═════ Records for this task ═════

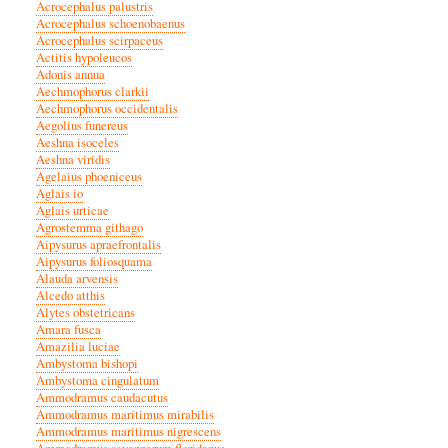
Acrocephalus palustris
Acrocephalus schoenobaenus
Acrocephalus scirpaceus
Actitis hypoleucos
Adonis annua
Aechmophorus clarkii
Aechmophorus occidentalis
Aegolius funereus
Aeshna isoceles
Aeshna viridis
Agelaius phoeniceus
Aglais io
Aglais urticae
Agrostemma githago
Aipysurus apraefrontalis
Aipysurus foliosquama
Alauda arvensis
Alcedo atthis
Alytes obstetricans
Amara fusca
Amazilia luciae
Ambystoma bishopi
Ambystoma cingulatum
Ammodramus caudacutus
Ammodramus maritimus mirabilis
Ammodramus maritimus nigrescens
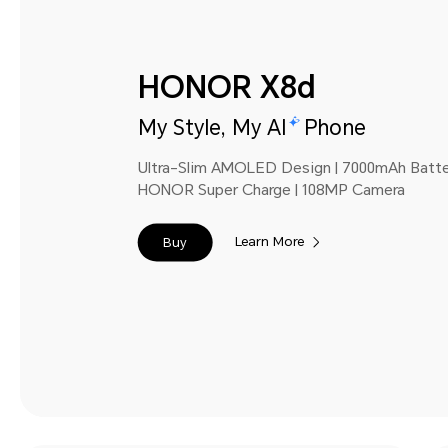
HONOR X8d
My Style, My AI
Phone
Ultra-Slim AMOLED Design | 7000mAh Batt
HONOR Super Charge | 108MP Camera
Learn More
Buy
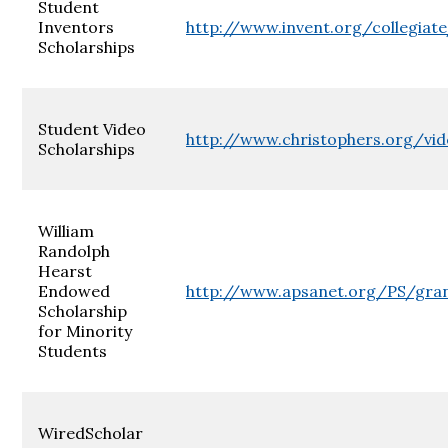
Student
Inventors
http://www.invent.org/collegiat
Scholarships
Student Video
http://www.christophers.org/vid
Scholarships
William
Randolph
Hearst
Endowed
http://www.apsanet.org/PS/gra
Scholarship
for Minority
Students
WiredScholar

═════

All of the listing is to be written out exactly, with the pictures left out.

Exercise answer.
Acrocephalus palustris
Acrocephalus schoenobaenus
Acrocephalus scirpaceus
Actitis hypoleucos
Adonis annua
Aechmophorus clarkii
Aechmophorus occidentalis
Aegolius funereus
Aeshna isoceles
Aeshna viridis
Agelaius phoeniceus
Aglais io
Aglais urticae
Agrostemma githago
Aipysurus apraefrontalis
Aipysurus foliosquama
Alauda arvensis
Alcedo atthis
Alytes obstetricans
Amara fusca
Amazilia luciae
Ambystoma bishopi
Ambystoma cingulatum
Ammodramus caudacutus
Ammodramus maritimus mirabilis
Ammodramus maritimus nigrescens
HONOR X8d
My Style, My AI
Phone
Ultra-Slim AMOLED Design | 7000mAh Batt
HONOR Super Charge | 108MP Camera
Learn More
Buy
Student
Inventors
http://www.invent.org/collegiat
Scholarships
Student Video
http://www.christophers.org/vid
Scholarships
William
Randolph
Hearst
Endowed
http://www.apsanet.org/PS/gra
Scholarship
for Minority
Students
WiredScholar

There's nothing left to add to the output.